Tuesday, November 5, 2013

11-6-13 texting-it can wait

Sontiana Brandts and Merry Dye want Wisconsin teenagers drivers to know how dangerous texting and driving is.  Merry and Sontiana are talking with high school students in the Fox Valley this week as part of the AT&T national It Can Wait campaign.  Dye, an Arkansas resident,  lost her 18 year old daughter in 2009, a day before her high school graduation, after she crashed her car while texting.  Brandts  from St.

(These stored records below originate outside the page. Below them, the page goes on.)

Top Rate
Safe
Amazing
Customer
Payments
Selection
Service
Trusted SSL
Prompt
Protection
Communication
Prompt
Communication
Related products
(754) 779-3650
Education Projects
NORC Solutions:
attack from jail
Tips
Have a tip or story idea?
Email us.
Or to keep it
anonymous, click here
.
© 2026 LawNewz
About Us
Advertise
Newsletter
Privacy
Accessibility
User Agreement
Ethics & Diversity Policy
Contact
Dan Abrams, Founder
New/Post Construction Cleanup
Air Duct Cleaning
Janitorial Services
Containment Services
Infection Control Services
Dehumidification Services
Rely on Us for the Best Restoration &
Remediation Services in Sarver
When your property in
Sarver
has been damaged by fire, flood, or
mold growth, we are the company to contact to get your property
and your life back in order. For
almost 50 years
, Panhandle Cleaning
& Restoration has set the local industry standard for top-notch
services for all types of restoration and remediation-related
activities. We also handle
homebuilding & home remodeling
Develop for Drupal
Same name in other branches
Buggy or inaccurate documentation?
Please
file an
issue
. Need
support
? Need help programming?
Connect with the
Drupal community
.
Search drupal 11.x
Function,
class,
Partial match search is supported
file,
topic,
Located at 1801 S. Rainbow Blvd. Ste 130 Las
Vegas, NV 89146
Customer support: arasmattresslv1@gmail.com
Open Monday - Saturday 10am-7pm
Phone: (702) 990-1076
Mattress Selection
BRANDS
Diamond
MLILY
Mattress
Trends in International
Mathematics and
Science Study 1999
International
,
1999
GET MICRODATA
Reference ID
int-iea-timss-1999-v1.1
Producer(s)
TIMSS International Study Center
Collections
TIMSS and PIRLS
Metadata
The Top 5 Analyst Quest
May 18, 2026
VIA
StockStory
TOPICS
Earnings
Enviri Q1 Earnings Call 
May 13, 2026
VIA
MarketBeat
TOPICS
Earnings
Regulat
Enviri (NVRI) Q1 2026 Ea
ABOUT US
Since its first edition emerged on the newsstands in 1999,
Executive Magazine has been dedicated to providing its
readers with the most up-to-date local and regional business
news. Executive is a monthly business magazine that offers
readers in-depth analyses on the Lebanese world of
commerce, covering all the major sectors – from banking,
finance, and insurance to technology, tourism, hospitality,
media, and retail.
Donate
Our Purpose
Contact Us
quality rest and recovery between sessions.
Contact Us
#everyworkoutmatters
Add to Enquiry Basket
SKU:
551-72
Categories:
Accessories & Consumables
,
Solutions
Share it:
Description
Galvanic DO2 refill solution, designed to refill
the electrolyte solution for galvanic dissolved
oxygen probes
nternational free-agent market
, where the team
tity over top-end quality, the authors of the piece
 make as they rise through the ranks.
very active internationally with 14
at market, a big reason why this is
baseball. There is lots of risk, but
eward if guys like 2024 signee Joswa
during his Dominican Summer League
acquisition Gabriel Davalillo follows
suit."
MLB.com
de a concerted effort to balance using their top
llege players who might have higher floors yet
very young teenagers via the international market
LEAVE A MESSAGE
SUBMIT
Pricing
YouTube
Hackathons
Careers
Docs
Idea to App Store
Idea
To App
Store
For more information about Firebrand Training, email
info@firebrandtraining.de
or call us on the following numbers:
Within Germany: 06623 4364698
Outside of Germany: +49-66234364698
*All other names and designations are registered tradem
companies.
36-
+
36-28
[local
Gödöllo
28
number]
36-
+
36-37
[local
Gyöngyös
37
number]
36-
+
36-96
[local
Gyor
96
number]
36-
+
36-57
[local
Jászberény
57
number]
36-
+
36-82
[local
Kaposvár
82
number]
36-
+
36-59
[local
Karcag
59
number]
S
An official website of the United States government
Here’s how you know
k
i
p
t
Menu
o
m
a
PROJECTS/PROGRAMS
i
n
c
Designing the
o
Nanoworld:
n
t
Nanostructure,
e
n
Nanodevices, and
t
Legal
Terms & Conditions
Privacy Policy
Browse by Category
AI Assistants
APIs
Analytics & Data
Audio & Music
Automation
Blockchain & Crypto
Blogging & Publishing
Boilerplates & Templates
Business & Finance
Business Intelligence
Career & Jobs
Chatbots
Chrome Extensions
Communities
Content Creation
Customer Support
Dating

James, Minnesota is paralyzed from the chest down and will be  in a wheelchair for the rest of her life because she chose to text and drive when she was 16 years old.  "I was bringing my younger brother to wrestling practice and he forgot his cell phone so we turned around to get it and I was on my phone texting a friend.  I veered off the road and when I pulled back on I over corrected and rolled my vehicle and since I was also not wearing a seatbelt I was thrown from the vehicle,'  Brandts told AM 1170 WFDL's Between the Lines program.  "I spent two weeks in a coma and a total of eight months on the rehab floor at Mayo Clinic."   Dye says a new study shows why its extremely difficult for teens to say no to texting.  "The same area of the brain that is involved in driving is this part of the brain that says wait this isn't a good idea.  In teenagers that part of the brain isn't fully developed yet and that's why its so very dangerous,"  Dye said.  "The key is you have to have a plan before you start because your brain is going to go on auto pilot when that phone goes off, you're going to reach for it.  Its not really a choice, its a conditioned response, that's just how our brains are programmed."  She says you need to have a plan and says there are a lot of apps available that take care of it while you are driving.  "AT&T has one called Drive Mode.  When I'm going over 25 mph it automatically turns on, when there's a text message they get a response saying hey I got your message I'll get back to you when I'm not driving, or if its a call it goes straight to voice mail."   Dye says you can always just turn off your phone when you're driving.    Sontiana and Dye were guests on AM 1170’s Between the Lines program.